Firstly I generate some random data to show my question
set.seed(1)
df <- expand.grid(list(A = 1:5, B = 1:5, C = 1:5))
df$value <- runif(nrow(df))
In plyr, I could use a custom function to select this row.
library(plyr)
ddply(df, .(A, B), function(x) x[which.max(x$value),])
In dplyr, I am using this code to get the maximum value, but not the rows with maximum value (Column C in this case).
library(dplyr)
df %>% group_by(A, B) %>%
summarise(max = max(value))
How could I achieve this? Thanks for any suggestion.
sessionInfo()
R version 3.1.0 (2014-04-10)
Platform: x86_64-w64-mingw32/x64 (64-bit)
locale:
[1] LC_COLLATE=English_Australia.1252 LC_CTYPE=English_Australia.1252
[3] LC_MONETARY=English_Australia.1252 LC_NUMERIC=C
[5] LC_TIME=English_Australia.1252
attached base packages:
[1] stats graphics grDevices utils datasets methods base
other attached packages:
[1] dplyr_0.2 plyr_1.8.1
loaded via a namespace (and not attached):
[1] assertthat_0.1.0.99 parallel_3.1.0 Rcpp_0.11.1
[4] tools_3.1.0
R Solutions
Solution 1 - R
Try this:
result <- df %>%
group_by(A, B) %>%
filter(value == max(value)) %>%
arrange(A,B,C)
Seems to work:
identical(
as.data.frame(result),
ddply(df, .(A, B), function(x) x[which.max(x$value),])
)
#[1] TRUE
As pointed out in the comments, slice
may be preferred here as per @RoyalITS' answer below if you strictly only want 1 row per group. This answer will return multiple rows if there are multiple with an identical maximum value.
Solution 2 - R
df %>% group_by(A,B) %>% slice(which.max(value))
Solution 3 - R
You can use top_n
df %>% group_by(A, B) %>% top_n(n=1)
This will rank by the last column (value
) and return the top n=1
rows.
Currently, you can't change the this default without causing an error (See https://github.com/hadley/dplyr/issues/426)
Solution 4 - R
This more verbose solution provides greater control on what happens in case of duplicate maximum value (in this example, it will take one of the corresponding rows randomly)
library(dplyr)
df %>% group_by(A, B) %>%
mutate(the_rank = rank(-value, ties.method = "random")) %>%
filter(the_rank == 1) %>% select(-the_rank)
Solution 5 - R
More generally, I think you might want to get "top" of the rows that are sorted within a given group.
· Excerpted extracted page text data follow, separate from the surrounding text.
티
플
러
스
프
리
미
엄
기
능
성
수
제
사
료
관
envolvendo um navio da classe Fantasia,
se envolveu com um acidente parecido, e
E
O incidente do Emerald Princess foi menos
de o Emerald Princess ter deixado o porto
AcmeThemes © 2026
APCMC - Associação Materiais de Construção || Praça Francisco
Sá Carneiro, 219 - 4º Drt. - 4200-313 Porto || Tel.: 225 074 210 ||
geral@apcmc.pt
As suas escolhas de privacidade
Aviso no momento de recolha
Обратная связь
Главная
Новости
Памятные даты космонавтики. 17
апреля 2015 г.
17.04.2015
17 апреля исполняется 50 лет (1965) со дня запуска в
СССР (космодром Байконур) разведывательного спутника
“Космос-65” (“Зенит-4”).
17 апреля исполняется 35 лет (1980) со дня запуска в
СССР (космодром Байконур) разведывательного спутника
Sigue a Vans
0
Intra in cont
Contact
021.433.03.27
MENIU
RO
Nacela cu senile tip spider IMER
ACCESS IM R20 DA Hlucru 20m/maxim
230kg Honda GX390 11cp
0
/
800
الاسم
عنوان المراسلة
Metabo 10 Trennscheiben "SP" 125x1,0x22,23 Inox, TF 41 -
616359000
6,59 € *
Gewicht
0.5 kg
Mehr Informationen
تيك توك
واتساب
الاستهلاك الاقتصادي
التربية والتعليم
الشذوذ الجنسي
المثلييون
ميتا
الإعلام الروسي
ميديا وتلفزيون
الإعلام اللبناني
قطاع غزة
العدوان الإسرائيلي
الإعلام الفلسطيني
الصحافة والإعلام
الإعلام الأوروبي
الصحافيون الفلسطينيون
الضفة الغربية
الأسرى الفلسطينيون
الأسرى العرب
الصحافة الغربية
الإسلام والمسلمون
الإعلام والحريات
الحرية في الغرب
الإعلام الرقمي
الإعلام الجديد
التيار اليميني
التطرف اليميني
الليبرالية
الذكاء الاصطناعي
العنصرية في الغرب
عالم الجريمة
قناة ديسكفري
For the case of where a single value is max'd out, you have essentially sorted by only one column. However, it's often useful to hierarchically sort by multiple columns (for example: a date column and a time-of-day column).
# Answering the question of getting row with max "value".
df %>%
# Within each grouping of A and B values.
group_by( A, B) %>%
# Sort rows in descending order by "value" column.
arrange( desc(value) ) %>%
# Pick the top 1 value
slice(1) %>%
# Remember to ungroup in case you want to do further work without grouping.
ungroup()
# Answering an extension of the question of
# getting row with the max value of the lowest "C".
df %>%
# Within each grouping of A and B values.
group_by( A, B) %>%
# Sort rows in ascending order by C, and then within that by
# descending order by "value" column.
arrange( C, desc(value) ) %>%
# Pick the one top row based on the sort
slice(1) %>%
# Remember to ungroup in case you want to do further work without grouping.
ungroup()
Solution 6 - R
For me, it helped to count the number of values per group. Copy the count table into a new object. Then filter for the max of the group based on the first grouping characteristic. For example:
count_table <- df %>%
group_by(A, B) %>%
count() %>%
arrange(A, desc(n))
count_table %>%
group_by(A) %>%
filter(n == max(n))
or
count_table %>%
group_by(A) %>%
top_n(1, n)